Jampani explained that Stable Zero123 is based on Stable Diffusion and outputs one image at a time. Stable Video 3D is based on Stable Video Diffusion models and outputs multiple novel views simultaneously. Stable Video 3D provides much better quality novel views, and thus can help in generating better 3D meshes from a single image.
Coherent views from any given angle :
In a research paper, Stability AI researchers detail some of the techniques used to enable 3D from a single image using latent video diffusion.

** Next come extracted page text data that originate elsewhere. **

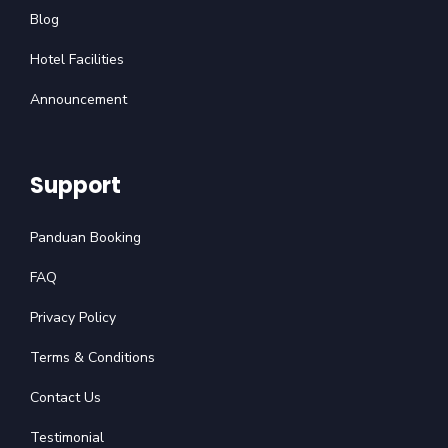
Blog
Hotel Facilities
Announcement
Support
Panduan Booking
FAQ
Privacy Policy
Terms & Conditions
Contact Us
Testimonial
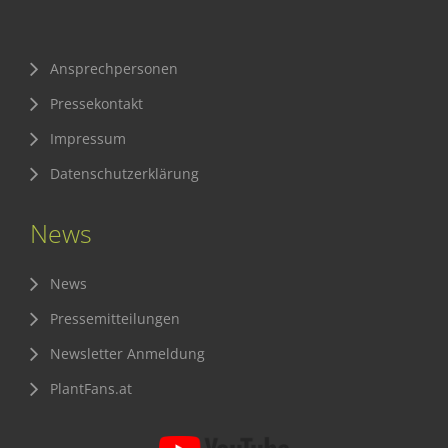
Ansprechpersonen
Pressekontakt
Impressum
Datenschutzerklärung
News
News
Pressemitteilungen
Newsletter Anmeldung
PlantFans.at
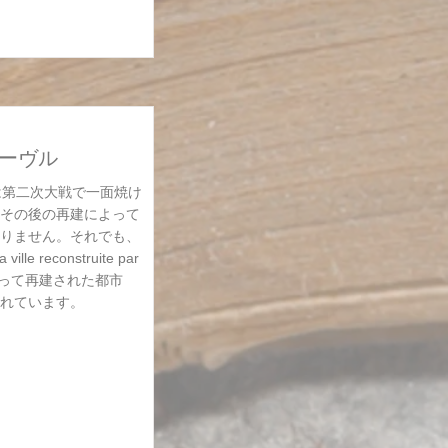
・アーヴル
町は第二次大戦で一面焼け
その後の再建によって
りません。それでも、
e reconstruite par
レによって再建された都市
れています。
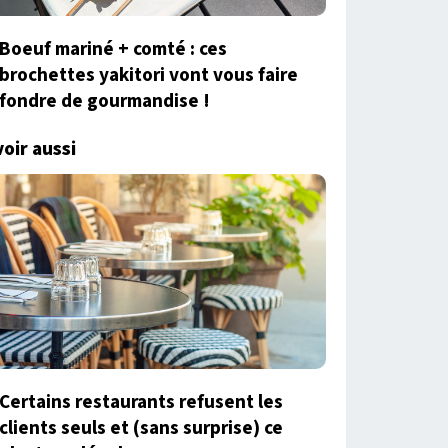
Boeuf mariné + comté : ces
brochettes yakitori vont vous faire
fondre de gourmandise !
voir aussi
Certains restaurants refusent les
clients seuls et (sans surprise) ce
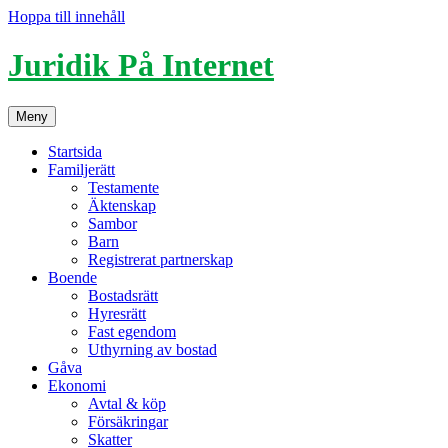
Hoppa till innehåll
Juridik På Internet
Meny
Startsida
Familjerätt
Testamente
Äktenskap
Sambor
Barn
Registrerat partnerskap
Boende
Bostadsrätt
Hyresrätt
Fast egendom
Uthyrning av bostad
Gåva
Ekonomi
Avtal & köp
Försäkringar
Skatter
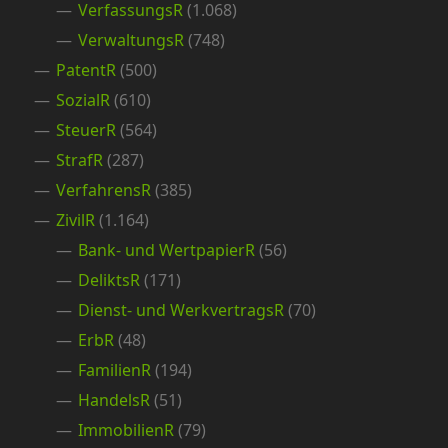
VerfassungsR
(1.068)
VerwaltungsR
(748)
PatentR
(500)
SozialR
(610)
SteuerR
(564)
StrafR
(287)
VerfahrensR
(385)
ZivilR
(1.164)
Bank- und WertpapierR
(56)
DeliktsR
(171)
Dienst- und WerkvertragsR
(70)
ErbR
(48)
FamilienR
(194)
HandelsR
(51)
ImmobilienR
(79)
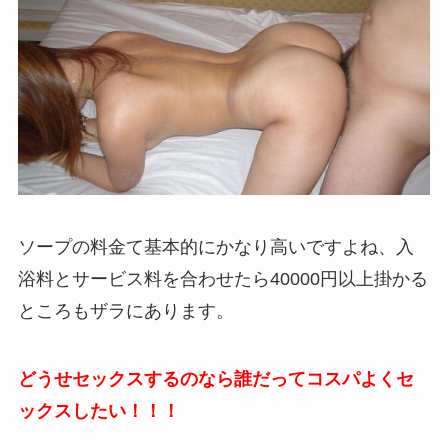
ソープの料金て基本的にかなり高いですよね、入
浴料とサービス料を合わせたら40000円以上掛かる
ところもザラにあります。
どうせセックスするのなら誰だってコスパよくセ
ックスしたい！！！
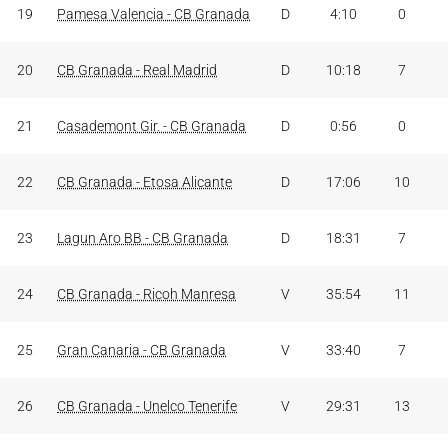
19
Pamesa Valencia - CB Granada
D
4:10
0
20
CB Granada - Real Madrid
D
10:18
7
21
Casademont Gir. - CB Granada
D
0:56
0
22
CB Granada - Etosa Alicante
D
17:06
10
23
Lagun Aro BB - CB Granada
D
18:31
7
24
CB Granada - Ricoh Manresa
V
35:54
11
25
Gran Canaria - CB Granada
V
33:40
7
26
CB Granada - Unelco Tenerife
V
29:31
13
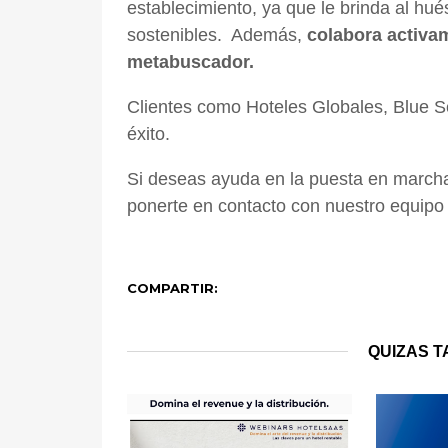
establecimiento, ya que le brinda al hu
sostenibles. Además,
colabora activa
metabuscador.
Clientes como Hoteles Globales, Blue S
éxito.
Si deseas ayuda en la puesta en marcha 
ponerte en contacto con nuestro equipo
COMPARTIR:
QUIZAS T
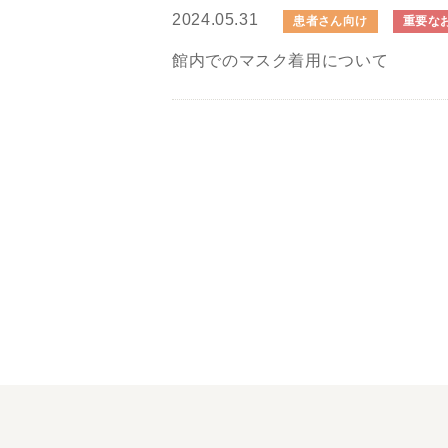
2024.05.31
患者さん向け
重要な
館内でのマスク着用について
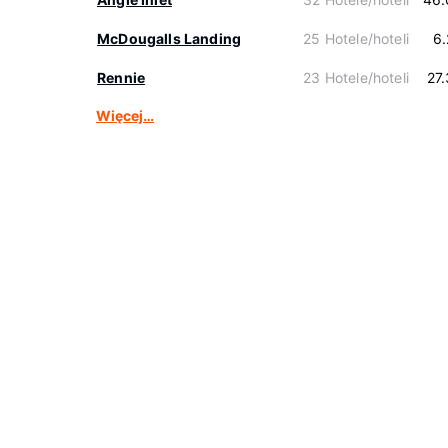
McDougalls Landing
25 Hotele/hoteli
6
Rennie
23 Hotele/hoteli
27
Więcej…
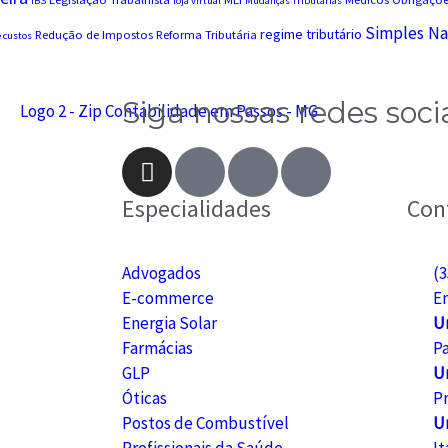
IBS
loja virtual
Mudanças Tributárias
Simples Na
regime tributário
Redução de Impostos
Reforma Tributária
 custos
Siga nossas redes soci
Especialidades
Con
Advogados
(3
E-commerce
E
Energia Solar
U
Farmácias
P
GLP
U
Óticas
Pr
Postos de Combustível
U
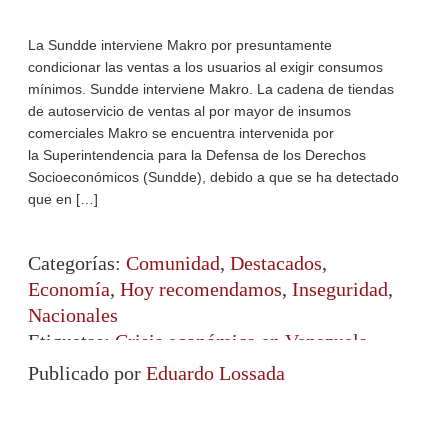
La Sundde interviene Makro por presuntamente
condicionar las ventas a los usuarios al exigir consumos
mínimos. Sundde interviene Makro. La cadena de tiendas
de autoservicio de ventas al por mayor de insumos
comerciales Makro se encuentra intervenida por
la Superintendencia para la Defensa de los Derechos
Socioeconómicos (Sundde), debido a que se ha detectado
que en […]
Categorías:
Comunidad
,
Destacados
,
Economía
,
Hoy recomendamos
,
Inseguridad
,
Nacionales
Etiquetas:
Crisis económica en Venezuela
,
expropiaciones
,
makro
,
sundde
Publicado por
Eduardo Lossada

“Recent work on 3D generation proposes techniques to adapt 2D generative models for novel view synthesis (NVS) and 3D optimization,” the report stated. “However, these methods have several disadvantages due to either limited views or inconsistent NVS, thereby affecting the performance of 3D object generation.”
One of the key strengths of SV3D lies in its ability to generate consistent novel multi-view images of an object. According to Stability AI, SV3D delivers coherent views from any given angle.
The research paper on SV3D highlights this advancement noting that, “. …unlike previous approaches that often grapple with limited perspectives and inconsistencies in outputs, Stable Video 3D is able to deliver coherent views from any given angle with proficient generalization.”
In addition to its novel view synthesis capabilities, SV3D also takes aim at optimizing 3D meshes. By leveraging its multi-view consistency, SV3D can generate high-quality 3D meshes directly from the novel views it produces.
“Stable Video 3D leverages its multi-view consistency to optimize 3D Neural Radiance Fields (NeRF) and mesh representations to improve the quality of 3D meshes generated directly from novel views,” Stability AI wrote in its announcement post.
Two Powerful Variants: SV3D_u and SV3D_p SV3D comes in two variants, each designed for specific use cases.
SV3D_u generates orbital videos based on single image inputs without the need for camera conditioning. Camera conditioning in generative AI refers to a technique where an additional input, often in the form of an image or a set of parameters related to camera perspectives or positions, is used to guide the generation process of new images or content.
On the other hand, SV3D_p extends this capability by accommodating both single images and orbital views, allowing users to create 3D video along specified camera paths.